**WHAT TO WORK ON**
Within the data below, count the lines that include the word "drag". Provide the number and nothing further.

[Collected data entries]
::::::

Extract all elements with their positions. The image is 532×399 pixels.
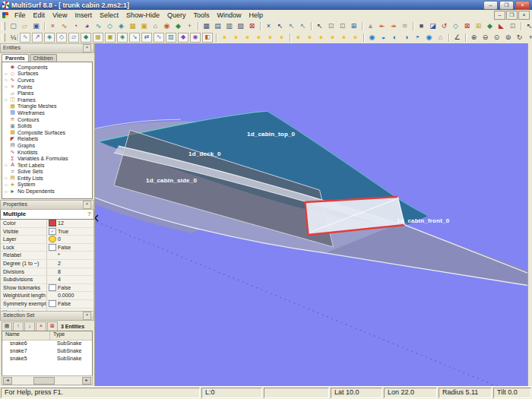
child-minimize-button[interactable]: – [494, 11, 505, 20]
expand-arrow-icon[interactable]: ▷ [4, 71, 9, 76]
column-header-name[interactable]: Name [2, 331, 50, 340]
property-value[interactable]: 4 [47, 276, 93, 283]
tree-item[interactable]: ▷ ► No Dependents [2, 188, 92, 195]
property-control-icon[interactable] [49, 228, 56, 235]
toolbar-drag-handle[interactable] [2, 22, 5, 30]
toolbar-icon[interactable]: ▱ [68, 33, 79, 43]
toolbar-icon[interactable]: ● [304, 33, 315, 43]
scroll-right-icon[interactable]: ► [82, 377, 91, 385]
property-value[interactable]: 12 [47, 220, 93, 227]
tree-item[interactable]: ▣ Solids [2, 122, 92, 129]
menu-item[interactable]: Edit [30, 10, 49, 21]
property-value[interactable]: True [47, 228, 93, 236]
menu-item[interactable]: File [11, 10, 30, 21]
toolbar-icon[interactable]: ↞ [376, 21, 388, 31]
toolbar-icon[interactable]: ▦ [127, 21, 138, 31]
tree-item[interactable]: ▷ × Points [2, 84, 92, 90]
property-control-icon[interactable] [49, 284, 56, 291]
tree-item[interactable]: Σ Variables & Formulas [2, 155, 92, 162]
child-close-button[interactable]: × [518, 11, 530, 20]
toolbar-icon[interactable]: ◉ [366, 33, 378, 43]
toolbar-icon[interactable]: ◆ [173, 21, 184, 31]
property-value[interactable]: 0 [47, 236, 93, 243]
toolbar-icon[interactable]: ▲ [365, 21, 376, 31]
toolbar-icon[interactable]: ● [315, 33, 327, 43]
toolbar-icon[interactable]: ⌂ [150, 21, 161, 31]
toolbar-icon[interactable]: ◪ [427, 21, 439, 31]
toolbar-icon[interactable]: ◒ [378, 33, 389, 43]
toolbar-icon[interactable]: × [47, 21, 59, 31]
toolbar-icon[interactable]: ▢ [8, 21, 19, 31]
toolbar-icon[interactable]: ● [242, 33, 253, 43]
tree-item[interactable]: ≋ Contours [2, 116, 92, 123]
toolbar-icon[interactable]: ⊕ [468, 33, 480, 43]
toolbar-icon[interactable]: ◣ [496, 21, 507, 31]
tree-item[interactable]: ▱ Planes [2, 90, 92, 97]
toolbar-icon[interactable]: ◉ [161, 21, 173, 31]
expand-arrow-icon[interactable]: ▷ [4, 189, 9, 194]
property-value[interactable]: False [47, 284, 93, 292]
toolbar-icon[interactable]: ↘ [129, 33, 140, 43]
help-icon[interactable]: ? [87, 210, 91, 219]
column-header-type[interactable]: Type [50, 331, 92, 340]
scrollbar-thumb[interactable] [33, 377, 55, 385]
menu-item[interactable]: Show-Hide [122, 10, 163, 21]
tree-item[interactable]: ∿ Knotlists [2, 149, 92, 156]
menu-item[interactable]: Window [213, 10, 245, 21]
expand-arrow-icon[interactable]: ▷ [4, 84, 9, 89]
toolbar-icon[interactable]: ● [293, 33, 304, 43]
toolbar-icon[interactable]: ◔ [70, 21, 81, 31]
menu-item[interactable]: Help [245, 10, 268, 21]
toolbar-icon[interactable]: + [184, 21, 195, 31]
property-value[interactable]: False [47, 300, 93, 308]
toolbar-icon[interactable]: ● [327, 33, 338, 43]
property-control-icon[interactable] [49, 220, 56, 226]
property-control-icon[interactable] [49, 300, 56, 307]
property-value[interactable]: False [47, 244, 93, 252]
toolbar-icon[interactable]: ● [253, 33, 264, 43]
toolbar-icon[interactable]: ● [276, 33, 287, 43]
toolbar-icon[interactable]: ◇ [450, 21, 461, 31]
toolbar-icon[interactable]: ▥ [223, 21, 235, 31]
toolbar-icon[interactable]: ◇ [56, 33, 67, 43]
toolbar-icon[interactable]: ◇ [104, 21, 116, 31]
toolbar-icon[interactable]: ⊚ [502, 33, 514, 43]
toolbar-icon[interactable]: ↗ [32, 33, 43, 43]
toolbar-icon[interactable]: ◉ [190, 33, 201, 43]
tree-item[interactable]: ▷ A Text Labels [2, 162, 92, 169]
tree-item[interactable]: ▤ Graphs [2, 142, 92, 149]
toolbar-icon[interactable]: ↖ [286, 21, 297, 31]
toolbar-icon[interactable]: ▣ [138, 21, 150, 31]
tree-item[interactable]: ▩ Composite Surfaces [2, 129, 92, 136]
toolbar-icon[interactable]: ⊡ [325, 21, 337, 31]
toolbar-icon[interactable]: ▣ [30, 21, 42, 31]
child-restore-button[interactable]: ❐ [506, 11, 518, 20]
toolbar-icon[interactable]: ∠ [451, 33, 463, 43]
3d-viewport[interactable]: 1d_cabin_top_0 1d_deck_0 1d_cabin_side_0… [95, 43, 527, 387]
property-control-icon[interactable] [49, 236, 56, 242]
toolbar-icon[interactable]: ↠ [388, 21, 399, 31]
property-value[interactable]: * [47, 252, 93, 259]
toolbar-icon[interactable]: ■ [416, 21, 427, 31]
toolbar-icon[interactable]: ◕ [81, 21, 93, 31]
toolbar-icon[interactable]: ↻ [514, 33, 525, 43]
toolbar-icon[interactable]: ▦ [93, 33, 103, 43]
property-value[interactable]: 0.0000 [47, 292, 93, 299]
toolbar-icon[interactable]: ● [264, 33, 276, 43]
toolbar-icon[interactable]: ◧ [202, 33, 213, 43]
toolbar-icon[interactable]: ▧ [235, 21, 246, 31]
toolbar-icon[interactable]: ⊞ [348, 21, 359, 31]
toolbar-icon[interactable]: ▤ [212, 21, 223, 31]
property-control-icon[interactable] [49, 244, 56, 251]
close-panel-icon[interactable]: × [83, 312, 91, 320]
menu-item[interactable]: Tools [189, 10, 213, 21]
toolbar-icon[interactable]: ↖ [314, 21, 325, 31]
close-panel-icon[interactable]: × [83, 201, 91, 209]
tree-item[interactable]: ▷ ◇ Surfaces [2, 71, 92, 78]
expand-arrow-icon[interactable]: ▷ [4, 182, 9, 187]
minimize-button[interactable]: – [483, 1, 498, 10]
toolbar-icon[interactable]: ● [219, 33, 230, 43]
close-button[interactable]: × [515, 1, 530, 10]
toolbar-drag-handle[interactable] [2, 33, 5, 42]
tree-item[interactable]: ▷ ∿ Curves [2, 77, 92, 84]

::::::

**PROBLEM SOLUTION**
2